Antonio tomo sus cigarros, salió de su casa y se dirigió hacia la casa de Fernanda, ella lo estaba esperando sentada en la entrada de su casa, en la cual concibieron su primera muestra de afecto, la saludo con un beso aislado y tomo asiento a su lado.

-Hola ¿qué es eso de lo que querías hablarme?-.
En ese momento la mirada de Fernanda dijo más que mil palabras, se podía notar cierto arrepentimiento, y hasta se notaba algún dejo de aversión

-Es esto que me ha traído loca desde hace meses, esta admiración tuya, me es muy agradable pero pienso que realmente no lleva a nada, solo sombras de verdadero cariño por ti-

-Entonces ¿nunca has sido sincera al expresarte?-.

- Si lo he sido, y por momentos juro que te he amado, pero es esta impotencia de que no me basta la mirada de absolución que desprendes hacia mí, esto me parece tan llano, tan brumoso, tan lleno de baches, tan vacio-.

Con su tranquilidad habitual pero el corazón destrozado Antonio respondió un tanto decepcionado:
-Creo que eres sincera siempre lo he visto como un atributo en ti, y con la misma sinceridad puedo decir que no estoy seguro de lo que se establece tu argumento, nunca he dejado ningún resquicio cuando te veo, cuando te beso  ha sido siempre totalmente verdadero y real-.

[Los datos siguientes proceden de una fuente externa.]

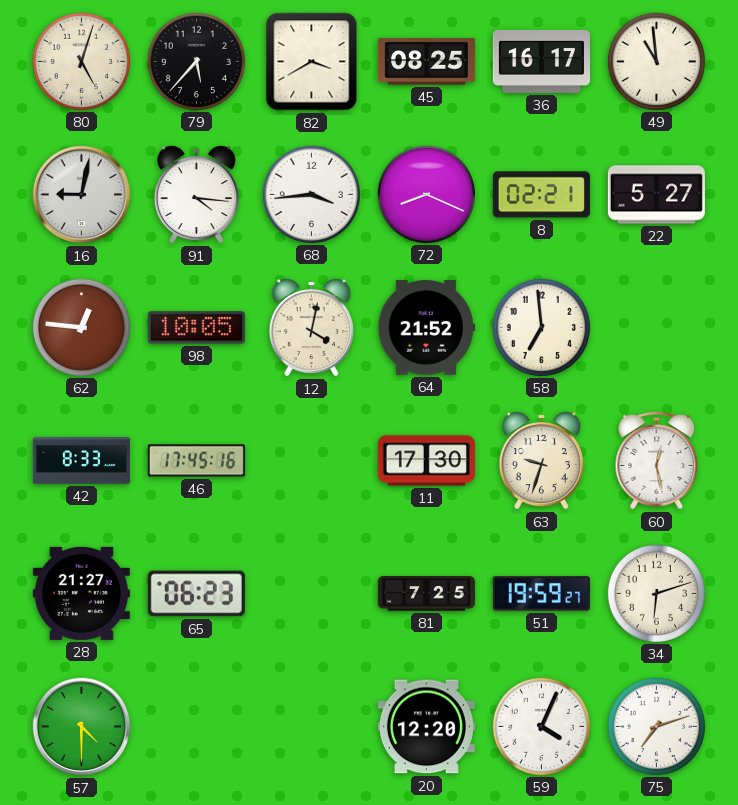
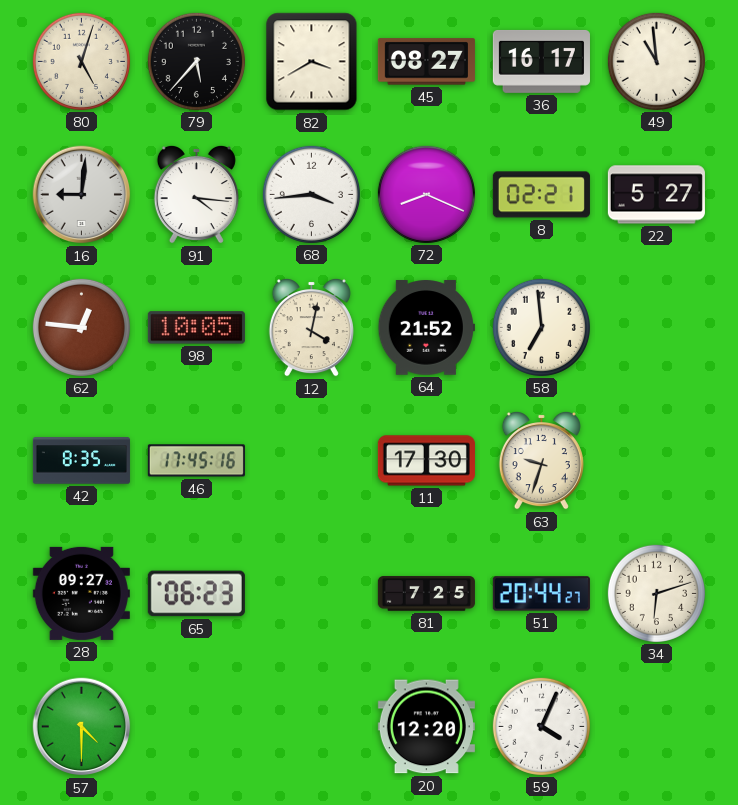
45: 08:25 -> 08:27
16: 9:02 -> 9:01
42: 8:33 -> 8:35
60: 12:28 -> none
28: 21:27 -> 09:27
51: 19:59 -> 20:44
75: 7:12 -> none
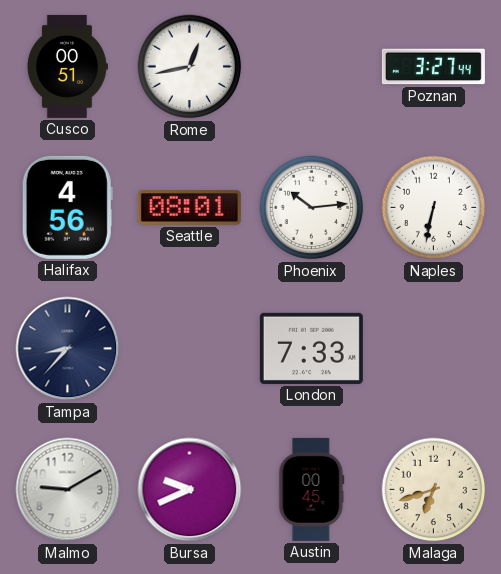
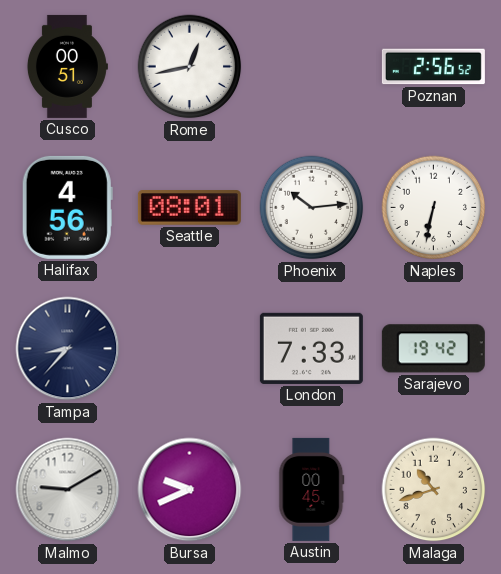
Poznan: 3:27 -> 2:56
Sarajevo: none -> 19:42
Malaga: 6:42 -> 10:42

-Es exactamente eso a lo que me refiero idealizas y exaltas todo a tu gusto, tal vez nunca llegaste a conocerme realmente, yo no estoy conforme con ser un concepto para ti-.
-Solo porque no me expreso como cualquier otro hombre, solo porque no te soy indiferente por momentos, ¿crees que eres para mí solamente la manifestación de mi solitaria imaginación?, no lo eres, realmente he sentido una conexión contigo y estaba seguro de que era reciproco-.

-Lo siento, fuiste realmente una gran experiencia en mi vida, pero ya no puedo estar con alguien tan alejado de la realidad, yo también llegue a sentirme conectada contigo, pero a lo largo del tiempo esta se fue desgastando hasta el punto de estar a un tirón de romperse, lo cual estoy haciendo ahora-.
-Bueno, creo que realmente estas decidida a terminar con esto-.

-Así es, no puedo seguir con una farsa, solo crearíamos tibias ilusiones de felicidad, y no quiero eso para ninguno de los dos-.

Entonces Fernanda se levantó, lo tomó de los hombros y le dió un último beso,  tan largo y profundo que sobrepasó los límites de la realidad, todo se tornó entonces azul, no había más, sólo ella por un momento… antes de darse media vuelta y desaparecer detrás la puerta de su hogar para nunca volver… resignado y con la cabeza baja, Antonio se dispuso a volver a su casa, seguro de que esta vez ella realmente se había desvanecido.